** Opening Records provided block **
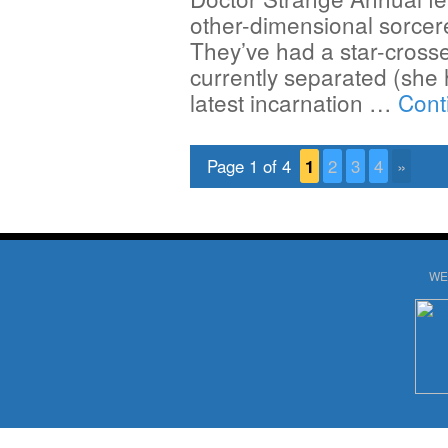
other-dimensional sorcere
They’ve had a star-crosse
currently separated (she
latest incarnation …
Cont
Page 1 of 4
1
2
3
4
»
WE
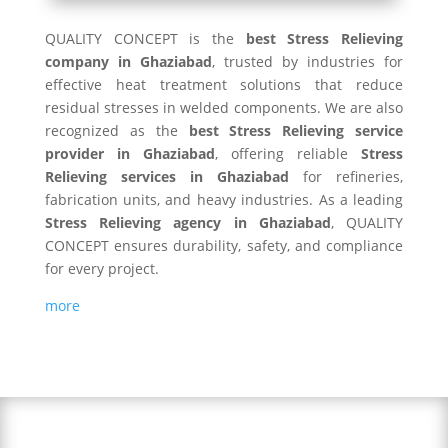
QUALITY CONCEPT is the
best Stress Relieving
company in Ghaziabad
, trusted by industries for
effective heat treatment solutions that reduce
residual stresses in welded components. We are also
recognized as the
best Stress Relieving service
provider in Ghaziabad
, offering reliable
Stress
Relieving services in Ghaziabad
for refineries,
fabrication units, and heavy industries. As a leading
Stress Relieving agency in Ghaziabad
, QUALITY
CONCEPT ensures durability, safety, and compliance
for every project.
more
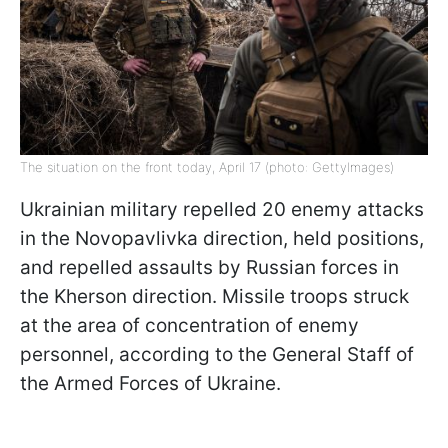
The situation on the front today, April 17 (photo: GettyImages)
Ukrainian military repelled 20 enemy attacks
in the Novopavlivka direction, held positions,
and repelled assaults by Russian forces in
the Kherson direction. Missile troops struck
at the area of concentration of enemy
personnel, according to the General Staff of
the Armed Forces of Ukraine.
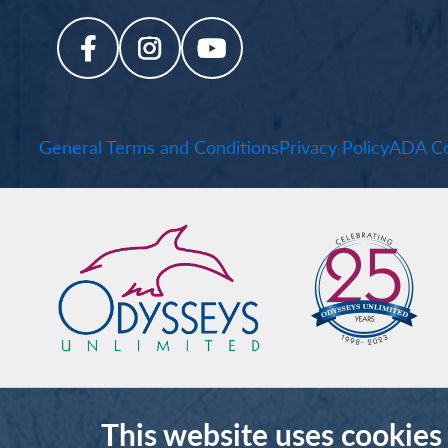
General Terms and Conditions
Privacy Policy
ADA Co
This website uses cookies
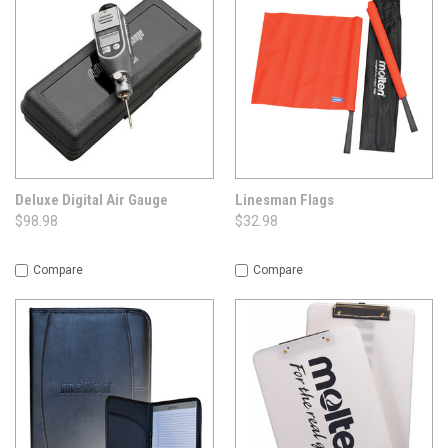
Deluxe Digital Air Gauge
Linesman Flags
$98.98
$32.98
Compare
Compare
** Closing Records provided block **
▶ _To do_: Stop at the line containing "the Kherson direction. Missile troops struck" and include it. Everything from the first line of the material up to there is to be repeated exactly, leaving out pictures.

▶ _Output for this exercise_:
other-dimensional sorcere
They’ve had a star-crosse
currently separated (she
latest incarnation …
Cont
Page 1 of 4
1
2
3
4
»
WE
QUALITY CONCEPT is the
best Stress Relieving
company in Ghaziabad
, trusted by industries for
effective heat treatment solutions that reduce
residual stresses in welded components. We are also
recognized as the
best Stress Relieving service
provider in Ghaziabad
, offering reliable
Stress
Relieving services in Ghaziabad
for refineries,
fabrication units, and heavy industries. As a leading
Stress Relieving agency in Ghaziabad
, QUALITY
CONCEPT ensures durability, safety, and compliance
for every project.
more
The situation on the front today, April 17 (photo: GettyImages)
Ukrainian military repelled 20 enemy attacks
in the Novopavlivka direction, held positions,
and repelled assaults by Russian forces in
the Kherson direction. Missile troops struck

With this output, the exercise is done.